Marco Paulo

Personal information
- Full name: Marco Paulo Rebelo Lopes
- Date of birth: 6 June 1976 (age 48)
- Place of birth: Luanda, Angola
- Height: 1.89 m (6 ft 2 in)
- Position(s): Forward

Youth career
- 1987–1989: Lourel
- 1989–1992: Rio de Mouro
- 1993–1995: Ramilux

Senior career*
- Years: Team / Apps / (Gls)
- 1995–1997: Alverca / 36 / (5)
- 1997–1998: Olivais
- 1998–2000: Dragões Sandinenses / 53 / (10)
- 2000–2001: Ovarense
- 2001–2004: Estoril / 94 / (33)
- 2004–2006: Laval / 57 / (13)
- 2006–2007: Ionikos / 7 / (0)
- Total:  / 247 / (61)

International career
- 1997: Portugal U21 / 3 / (0)
- 2004–2005: Angola / 5 / (1)

= Marco Paulo (footballer, born 1976) =

Angolan footballer

Marco Paulo Rebelo Lopes (born 6 June 1976), known as Marco Paulo, is an Angolan retired footballer who played as a forward.

==Club career==
Marco Paulo was born in Luanda.
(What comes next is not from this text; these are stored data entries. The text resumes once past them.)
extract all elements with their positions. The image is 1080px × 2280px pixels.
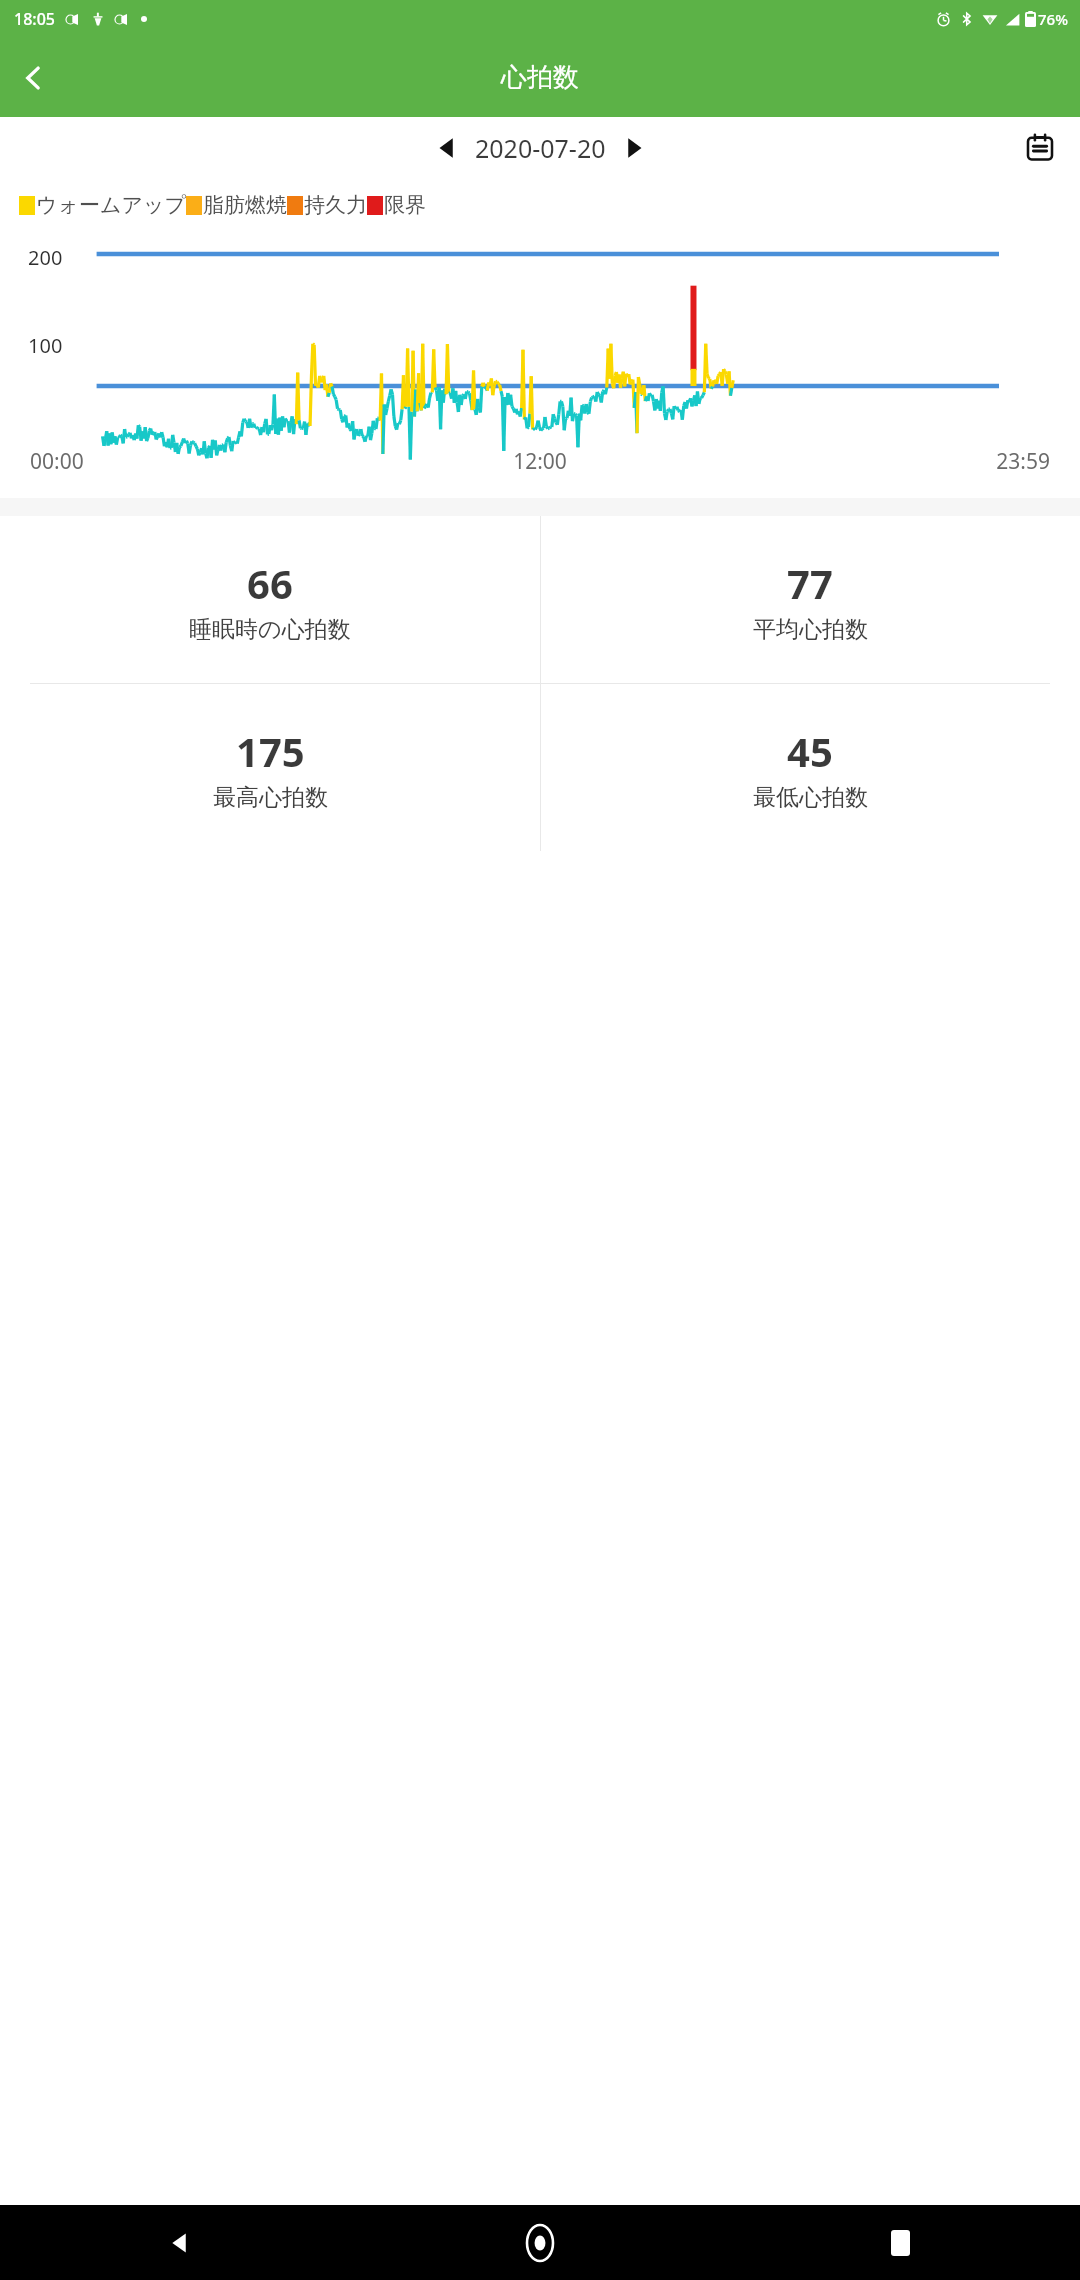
- button[interactable]: 175: [0, 684, 540, 851]
- button[interactable]: 66: [0, 516, 540, 683]
- staticText: 12:00: [370, 447, 710, 476]
- staticText: 最低心拍数: [753, 783, 868, 812]
- button[interactable]: Back: [6, 50, 62, 106]
- staticText: 45: [787, 724, 833, 778]
- staticText: 76%: [1038, 9, 1068, 29]
- staticText: 77: [787, 556, 833, 610]
- staticText: 66: [247, 556, 293, 610]
- staticText: 100: [28, 332, 63, 359]
- staticText: 持久力: [304, 192, 367, 218]
- button[interactable]: 77: [540, 516, 1080, 683]
- staticText: ウォームアップ: [36, 192, 186, 218]
- button[interactable]: Recent apps: [720, 2205, 1080, 2280]
- button[interactable]: Next day: [612, 126, 656, 170]
- staticText: 18:05: [14, 8, 55, 30]
- staticText: 限界: [384, 192, 426, 218]
- button[interactable]: Previous day: [425, 126, 469, 170]
- button[interactable]: Records: [1014, 122, 1066, 174]
- staticText: 2020-07-20: [475, 131, 606, 165]
- staticText: 脂肪燃焼: [203, 192, 287, 218]
- staticText: 200: [28, 244, 63, 271]
- staticText: 平均心拍数: [753, 615, 868, 644]
- staticText: 00:00: [30, 447, 370, 476]
- button[interactable]: Back: [0, 2205, 360, 2280]
- staticText: 23:59: [710, 447, 1050, 476]
- staticText: 心拍数: [501, 61, 579, 94]
- staticText: 最高心拍数: [213, 783, 328, 812]
- button[interactable]: Home: [360, 2205, 720, 2280]
- staticText: 175: [236, 724, 305, 778]
- staticText: 睡眠時の心拍数: [189, 615, 351, 644]
- button[interactable]: 45: [540, 684, 1080, 851]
He made his senior debut with F.C. Alverca in the Segunda Liga as they acted as S.L. Benfica's farm team, and subsequently moved to the lower leagues where he represented three clubs, helping G.D. Estoril Praia return to the second tier at the end of the 2002–03 season with a career-best 16 goals in 35 games.

Marco Paulo then moved abroad, where he would appear for Stade Lavallois (France, Ligue 2) and Ionikos FC (Super League Greece). He had his only top-flight experience with the latter, playing less than one third of the matches and with his side finishing in last position; he retired from football in June 2007, aged 31.

==International career==
Marco Paulo opted to represent Angola internationally, going on to win five caps. Four of those came during the 2006 FIFA World Cup qualification campaign, against Algeria, Gabon and Zimbabwe (twice), scoring against the second nation in a 2–2 away draw.